◆ REQUIREMENT
Where a line in the records below includes "have", pull that line out.

───── THE RECORDS

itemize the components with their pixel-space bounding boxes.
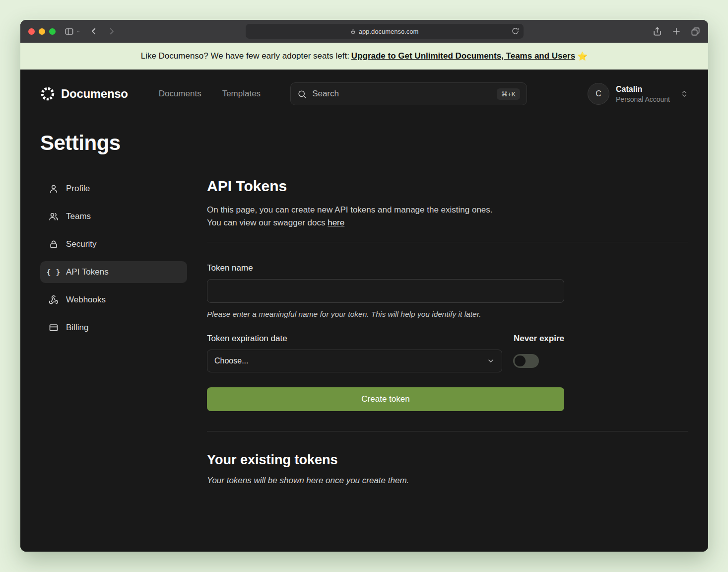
new-tab-icon[interactable] (672, 27, 681, 36)
sidebar-item-label: Billing (66, 323, 88, 333)
tab-overview-icon[interactable] (691, 27, 700, 36)
back-button[interactable] (89, 27, 98, 36)
documenso-logo-icon (40, 86, 55, 101)
section-description: On this page, you can create new API tok… (207, 204, 688, 229)
account-name: Catalin (616, 85, 670, 94)
token-name-hint: Please enter a meaningful name for your … (207, 310, 564, 319)
expiration-selected-value: Choose... (214, 357, 248, 365)
search-shortcut-badge: ⌘+K (497, 88, 520, 100)
nav-documents[interactable]: Documents (159, 89, 201, 99)
sidebar-item-label: API Tokens (66, 267, 109, 277)
browser-window: app.documenso.com Like Documenso? We hav… (20, 20, 708, 552)
credit-card-icon (49, 323, 59, 333)
account-type: Personal Account (616, 95, 670, 103)
minimize-window-button[interactable] (39, 28, 45, 35)
address-bar[interactable]: app.documenso.com (246, 24, 524, 39)
search-input[interactable]: Search ⌘+K (290, 82, 527, 105)
promo-banner: Like Documenso? We have few early adopte… (20, 43, 708, 70)
user-icon (49, 184, 59, 194)
brand[interactable]: Documenso (40, 86, 128, 101)
toggle-knob (515, 356, 526, 366)
section-heading: API Tokens (207, 178, 688, 195)
sidebar-toggle-icon[interactable] (65, 27, 80, 36)
top-nav: Documents Templates (159, 89, 261, 99)
account-menu[interactable]: C Catalin Personal Account (588, 83, 688, 105)
expiration-label: Token expiration date (207, 334, 287, 344)
sidebar-item-api-tokens[interactable]: { } API Tokens (40, 261, 187, 283)
search-icon (297, 89, 307, 99)
close-window-button[interactable] (28, 28, 35, 35)
sidebar-item-security[interactable]: Security (40, 233, 187, 255)
banner-text: Like Documenso? We have few early adopte… (141, 51, 349, 61)
sidebar-item-teams[interactable]: Teams (40, 206, 187, 227)
sidebar-item-label: Profile (66, 184, 90, 194)
users-icon (49, 212, 59, 221)
existing-tokens-heading: Your existing tokens (207, 452, 688, 468)
api-tokens-panel: API Tokens On this page, you can create … (207, 178, 688, 486)
star-icon: ⭐ (577, 51, 588, 62)
window-controls (28, 28, 56, 35)
create-token-form: Token name Please enter a meaningful nam… (207, 263, 564, 411)
swagger-docs-link[interactable]: here (328, 218, 344, 227)
avatar: C (588, 83, 609, 105)
share-icon[interactable] (653, 27, 662, 36)
search-placeholder: Search (312, 89, 339, 99)
lock-icon (350, 29, 356, 34)
upgrade-link[interactable]: Upgrade to Get Unlimited Documents, Team… (351, 51, 575, 61)
settings-sidebar: Profile Teams Security { } API Token (40, 178, 187, 486)
token-name-input[interactable] (207, 279, 564, 303)
existing-tokens-empty-text: Your tokens will be shown here once you … (207, 476, 688, 486)
browser-chrome: app.documenso.com (20, 20, 708, 43)
app-content: Documenso Documents Templates Search ⌘+K… (20, 70, 708, 552)
sidebar-item-label: Teams (66, 212, 91, 221)
sidebar-item-label: Webhooks (66, 295, 106, 305)
nav-templates[interactable]: Templates (222, 89, 261, 99)
zoom-window-button[interactable] (49, 28, 56, 35)
sidebar-item-profile[interactable]: Profile (40, 178, 187, 200)
app-header: Documenso Documents Templates Search ⌘+K… (40, 70, 688, 105)
chevron-down-icon (487, 357, 495, 365)
sidebar-item-webhooks[interactable]: Webhooks (40, 289, 187, 311)
create-token-button[interactable]: Create token (207, 387, 564, 411)
url-text: app.documenso.com (359, 28, 419, 35)
expiration-select[interactable]: Choose... (207, 350, 502, 372)
never-expire-toggle[interactable] (513, 354, 539, 368)
lock-icon (49, 239, 59, 249)
divider (207, 431, 688, 431)
token-name-label: Token name (207, 263, 564, 273)
divider (207, 242, 688, 242)
sidebar-item-billing[interactable]: Billing (40, 317, 187, 339)
forward-button[interactable] (107, 27, 116, 36)
reload-icon[interactable] (512, 27, 519, 35)
chevrons-up-down-icon (680, 90, 688, 98)
brand-name: Documenso (61, 87, 128, 101)
braces-icon: { } (49, 268, 59, 276)
never-expire-label: Never expire (514, 334, 564, 344)
sidebar-item-label: Security (66, 239, 96, 249)
webhook-icon (49, 295, 59, 305)
page-title: Settings (40, 131, 688, 155)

──────────

◆ REPLY TO THE EXERCISE
promo-banner: Like Documenso? We have few early adopte… (20, 43, 708, 70)
banner-text: Like Documenso? We have few early adopte… (141, 51, 349, 61)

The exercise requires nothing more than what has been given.